Since Azure is a pay-per-use platform, the ability to assign many users to each VM means Centrica can scale up its workforce on-demand while keeping costs down.
Challenge: Better customer experience
The second goal was to make customer services more efficient. For most agents, their performance is tied to the amount of computing power they have available.
Centrica wanted the flexibility to add and manage the computing power staff have on-demand - without the cost and long delays of hardware provisioning.
Azure Virtual Desktop solution: Access cloud-hosted applications
Hosting applications in Azure makes virtual desktop performance fast. And with Microsoft 365, every user has 1TB of storage through OneDrive.
Since both platforms integrate, Centrica agents get secure, nearly instant access to files without downloading anything to a desktop.

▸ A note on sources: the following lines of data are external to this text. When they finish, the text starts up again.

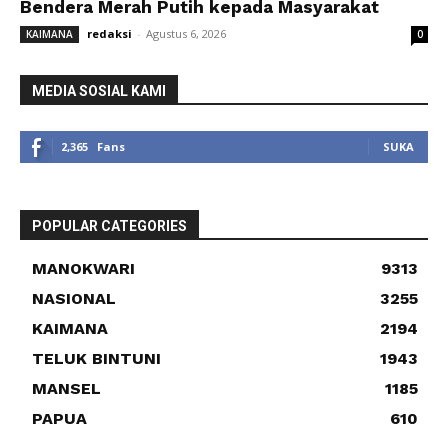
Bendera Merah Putih kepada Masyarakat
redaksi
-
Agustus 6, 2026
KAIMANA
0
MEDIA SOSIAL KAMI
2,365
Fans
SUKA
POPULAR CATEGORIES
MANOKWARI
9313
NASIONAL
3255
KAIMANA
2194
TELUK BINTUNI
1943
MANSEL
1185
PAPUA
610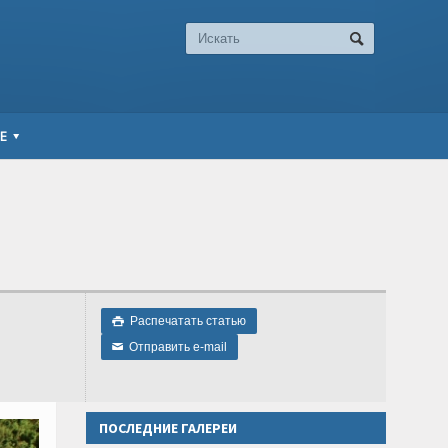
Е
Распечатать статью

Отправить e-mail
✉
ПОСЛЕДНИЕ ГАЛЕРЕИ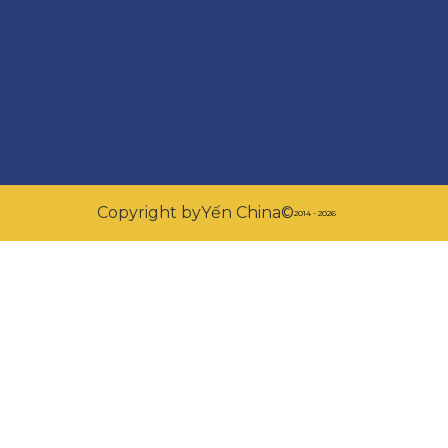
Copyright by
Yến China
©
2014 - 2026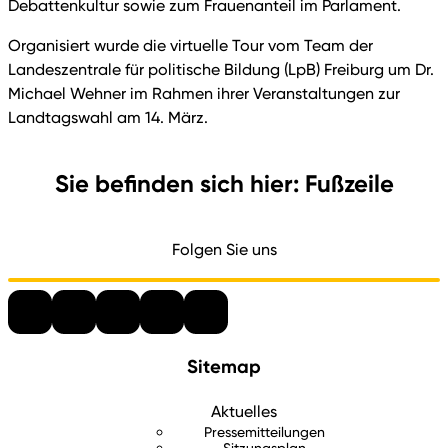
Debattenkultur sowie zum Frauenanteil im Parlament.
Organisiert wurde die virtuelle Tour vom Team der
Landeszentrale für politische Bildung (LpB) Freiburg um Dr.
Michael Wehner im Rahmen ihrer Veranstaltungen zur
Landtagswahl am 14. März.
Sie befinden sich hier: Fußzeile
Folgen Sie uns
Sitemap
Aktuelles
Pressemitteilungen
Sitzungsplan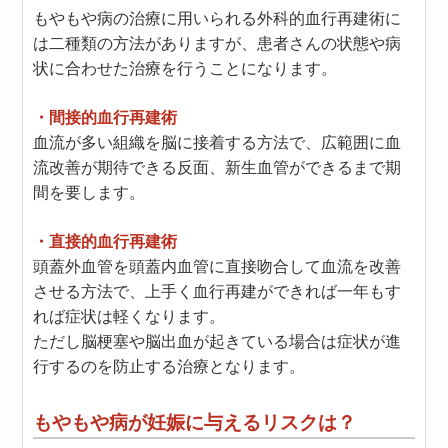
もやもや病の治療に用いられる外科的血行再建術に
は二種類の方法がありますが、患者さんの状態や病
状に合わせた治療を行うことになります。
・間接的血行再建術
血流が多い組織を脳に接着する方法で、広範囲に血
流改善が期待できる反面、新生血管ができるまで期
間を要します。
・直接的血行再建術
頭蓋外血管を頭蓋内血管に直接吻合して血流を改善
させる方法で、上手く血行再建ができれば一年もす
れば症状は軽くなります。
ただし脳梗塞や脳出血が起きている場合は症状が進
行するのを防止する治療となります。
もやもや病が妊娠に与えるリスクは？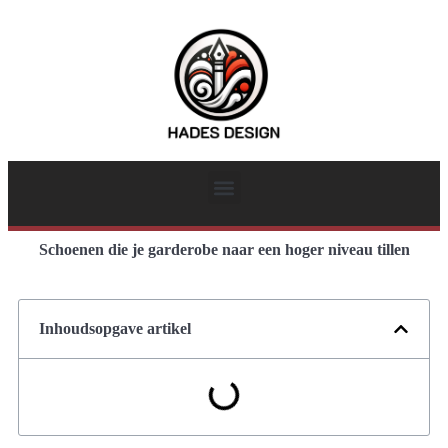
Schoenen die je garderobe naar een hoger niveau tillen
Inhoudsopgave artikel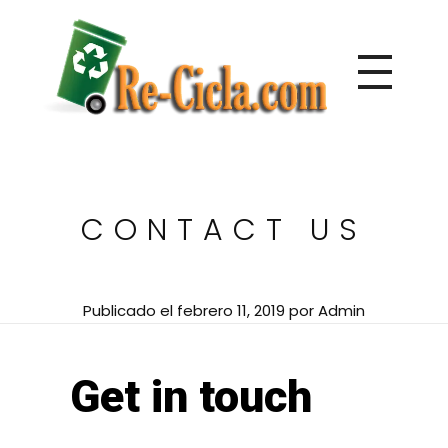
Directorio de empresas de reciclaje de Centroamérica
Re-Cicla.com | Negocios de Reciclaje Centroamérica
CONTACT US
Publicado el
febrero 11, 2019
por
Admin
Get in touch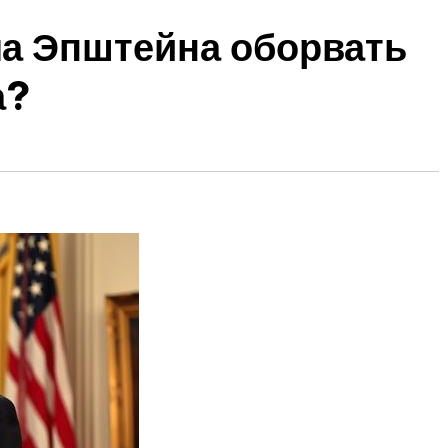
ма Эпштейна оборвать
а?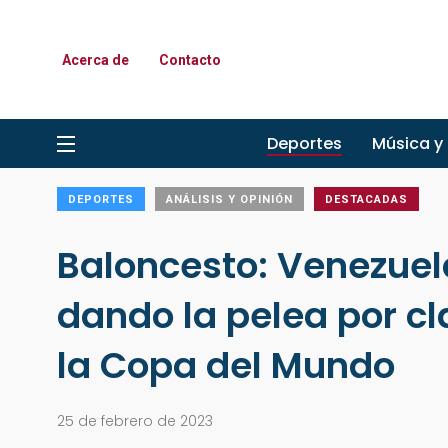
Acerca de
Contacto
Deportes
Música y
DEPORTES
ANÁLISIS Y OPINIÓN
DESTACADAS
Baloncesto: Venezuel
dando la pelea por cl
la Copa del Mundo
25 de febrero de 2023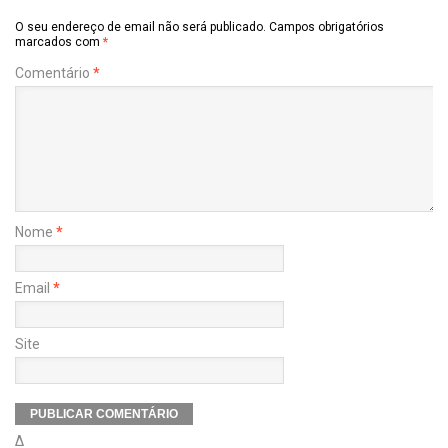
O seu endereço de email não será publicado.
Campos obrigatórios
marcados com
*
Comentário
*
Nome
*
Email
*
Site
Δ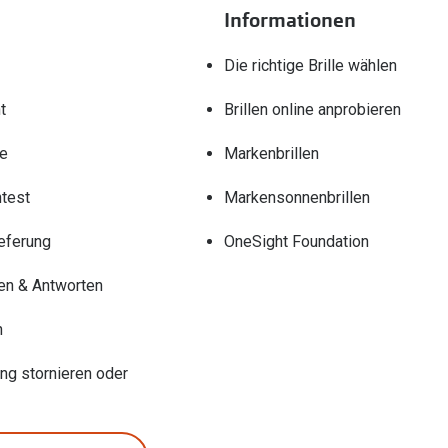
Informationen
Die richtige Brille wählen
t
Brillen online anprobieren
re
Markenbrillen
test
Markensonnenbrillen
eferung
OneSight Foundation
en & Antworten
n
ung stornieren oder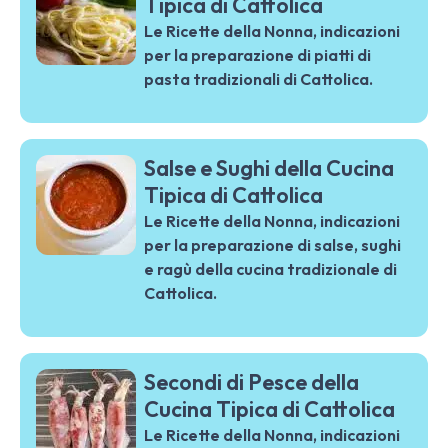
Tipica di Cattolica
Le Ricette della Nonna, indicazioni
per la preparazione di piatti di
pasta tradizionali di Cattolica.
Salse e Sughi della Cucina
Tipica di Cattolica
Le Ricette della Nonna, indicazioni
per la preparazione di salse, sughi
e ragù della cucina tradizionale di
Cattolica.
Secondi di Pesce della
Cucina Tipica di Cattolica
Le Ricette della Nonna, indicazioni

“Users can move between apps and access information almost instantly, enabling faster service to our customers,” explains Patrick Babic, End-User Computing Service Owner at Centrica.
Following a successful pilot, Centrica deployed Azure Virtual Desktop across the business in 2020.
“In 5 months, we went from proof of concept to starting the migration of 18,000 global users. In an enterprise like ours, that level of speed is unheard of.”